Two firefighters wounded by a gunman who set his upstate New York house ablaze and killed two of their colleagues in an ambush are on the mend and say they're thankful for the support they've received.
Volunteer firefighters Joseph Hofstetter and Theodore Scardino, who had been in guarded condition in the hospital, were upgraded to satisfactory condition on Wednesday.
Strong Memorial Hospital in Rochester released a statement from the two saying they were "humbled and a bit overwhelmed by the outpouring of well wishes for us and our families."
The firefighters said their "thoughts and prayers" were with the families of colleagues Michael Chiapperini and Tomasz Kaczowka, killed by William Spengler Jr., a convicted felon barred from having guns. Funerals are set for the next few days for Chiapperini and Kaczowka.
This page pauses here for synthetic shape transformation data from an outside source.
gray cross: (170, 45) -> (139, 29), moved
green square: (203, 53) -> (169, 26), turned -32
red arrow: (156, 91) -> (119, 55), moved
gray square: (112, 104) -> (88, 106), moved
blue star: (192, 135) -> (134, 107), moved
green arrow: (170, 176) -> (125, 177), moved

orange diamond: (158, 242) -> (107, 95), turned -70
Authorities said Spengler set a car on fire and touched off an "inferno" in his home in the town of Webster on a strip of land along the Lake Ontario shore, took up a sniper's position and opened fire on the first firefighters to arrive at about 5:30 a.m. on Christmas Eve.
Spengler, 62, traded rifle fire with a Webster police officer who had accompanied the firefighters and then killed himself with a gunshot to the head.
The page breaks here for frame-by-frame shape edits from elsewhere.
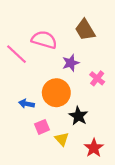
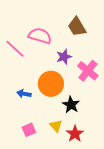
pink cross: (97, 78) -> (88, 71), size x1.5
pink square: (42, 127) -> (29, 130), moved
red star: (94, 148) -> (75, 134), moved

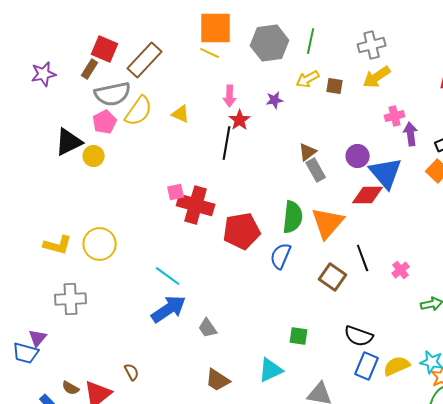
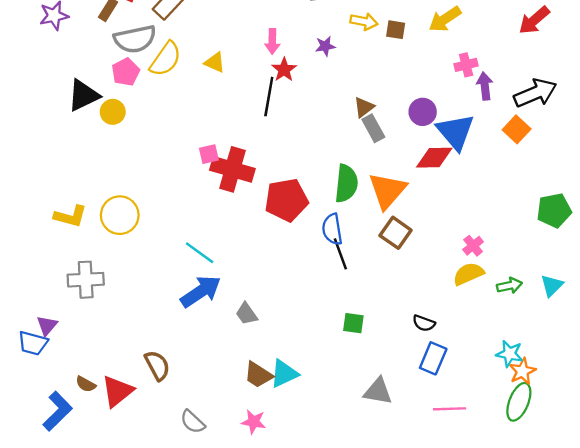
yellow arrow: (308, 79) -> (364, 21), turned -140
blue semicircle: (281, 256) -> (332, 229), turned -32
black line: (363, 258) -> (340, 254), moved
brown square: (333, 277) -> (396, 233), moved
black semicircle: (359, 336) -> (424, 323), size x0.7
yellow semicircle: (397, 366) -> (468, 274), moved
cyan triangle: (271, 370) -> (284, 374), moved
brown semicircle: (132, 372) -> (157, 365), size x1.5

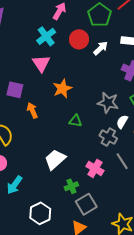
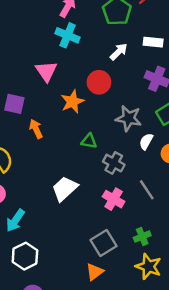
cyan cross: (46, 36) -> (68, 35), moved, turned -30
red circle: (79, 39) -> (99, 82), moved
gray cross: (108, 137) -> (114, 163), moved
green cross: (71, 186) -> (142, 237), moved
white hexagon: (40, 213) -> (25, 256), moved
Investigators found a rambling, two- to three-page typed letter laying out Spengler's intention to destroy his neighborhood and "do what I like doing best, killing people."
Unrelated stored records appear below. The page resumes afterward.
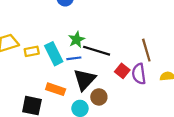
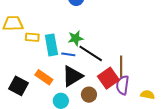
brown line: (146, 50) -> (121, 67), moved
red square: (122, 71) -> (108, 78), size x1.5
brown circle: (99, 97) -> (89, 95), moved

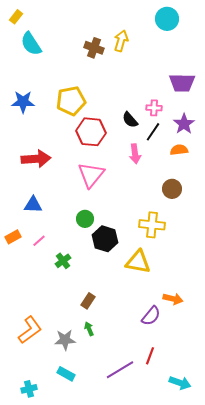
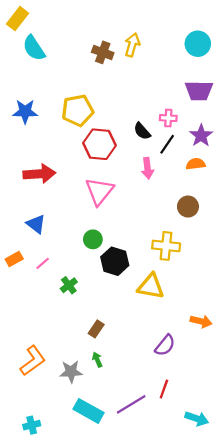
yellow rectangle: (16, 17) -> (17, 19), size x1.5
cyan circle: (167, 19) -> (198, 44), moved
blue triangle: (33, 205) -> (36, 224), turned 36
orange arrow: (173, 299) -> (201, 321), moved
cyan rectangle: (66, 374) -> (89, 411), moved, size x1.5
Investigators, meanwhile, traced the gunman's weapons and tried to confirm that remains found in the house are those of Spengler's sister, Cheryl Spengler. That still hasn't been confirmed and it is not known how she died.
The Spengler siblings had lived in the home with their mother, Arline Spengler, who died in October. In all, seven houses were destroyed by the flames.
There also was no word from authorities about how William Spengler, who served time for his grandmother's beating death, got three guns found with his body: a military-style Bushmaster .223-caliber semiautomatic rifle, a 12-gauge shotgun and a .38-caliber revolver. The rifle, which had a combat-style flash suppressor, is the same make and caliber as one used by a gunman to massacre 20 children and six women at a Newtown, Connecticut, elementary school earlier this month.
Federal authorities confirmed Wednesday they had traced the sale of the weapons, but they didn't release details.
Spengler spent 17 years in prison for beating his paternal grandmother to death with a hammer in 1980. He had been released from parole on the manslaughter conviction in 2006, and authorities said they had had no encounters with him since.
Police Chief Gerald Pickering said investigators believe Spengler used the rifle to attack the firefighters because of the distance involved. He said police may never know Spengler's motive.
Chiapperini, who also was a police lieutenant, was driving a pumper with Scardino on board when bullets blasted the windshield. He and Kaczowka died at the scene. Hofstetter was hit in the pelvis, and Scardino was hit in the shoulder and knee.
A passing off-duty officer from the town of Greece was treated for shrapnel wounds from gunfire that hit his car.
Hearses carrying the coffins of Chiapperini and Kaczowka were escorted to West Webster Fire Station 1, where they were met by emergency vehicles with their lights flashing in salute.